O IPO Porto implementou, na prática, um programa de Oncologia de Precisão. Em 2019, criou a unidade de ensaios clínicos de fase precoce, que agora tem a sua sede no CITO. Desde 2021, passou a oferecer, em contexto de estudo clínico, a
sequenciação genómica aos doentes do IPO Porto, para avaliar se, após esgotadas todas as opções de tratamento convencionais, ainda seria possível oferecer alguma alternativa, com carácter ainda experimental, direcionada às características específicas do tumor.
De acordo com Júlio Oliveira, cerca de 700 doentes já beneficiaram da inclusão para este programa de oncologia de precisão e o objetivo é, “num futuro muito próximo”, expandir a oferta deste programa a todos os doentes oncológicos da região Norte.

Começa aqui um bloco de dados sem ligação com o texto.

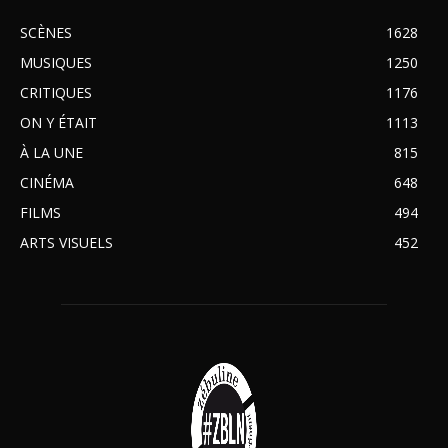
SCÈNES
1628
MUSIQUES
1250
CRITIQUES
1176
ON Y ÉTAIT
1113
À LA UNE
815
CINÉMA
648
FILMS
494
ARTS VISUELS
452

O IPO pretende ser o catalisador destes desafios, atraindo empresas, a atenção da academia e investidores nacionais e internacionais, com o intuito de criar uma área de desenvolvimento económico centrada no Porto, mas que beneficie toda a região e o país.
Júlio Oliveira sublinha que a ambição é expandir aquilo que já foi iniciado e, a partir da base existente, avançar para novas linhas de ação. Entre essas estratégias está a produção, dentro do próprio IPO Porto, de tecnologias inovadoras na área dos medicamentos, como as chamadas CAR-T Cells – um tratamento que utiliza células do sistema imunitário do paciente, manipuladas geneticamente para combater as células tumorais. Outra aposta será o desenvolvimento de radiofármacos na área da medicina nuclear, permitindo combater um tumor no mesmo ato médico em que está a ser diagnosticado.
“Estamos a falar de áreas de extrema complexidade logística, que apenas centros altamente preparados, com infraestrutura adequada, equipamentos e, sobretudo, equipas médicas altamente especializadas, podem assumir”, explica o presidente do IPO Porto. Com essa estrutura consolidada, a instituição pretende tornar-se um polo agregador e um motor de desenvolvimento, atraindo empresas, instituições académicas e investidores para criar, “de uma vez por todas, uma área de desenvolvimento económico na região Norte do país, centrada no Porto e no IPO, beneficiando toda a região e o país.” Sem nunca deixar de colocar o doente, e as necessidades do doente, no centro de todas as decisões.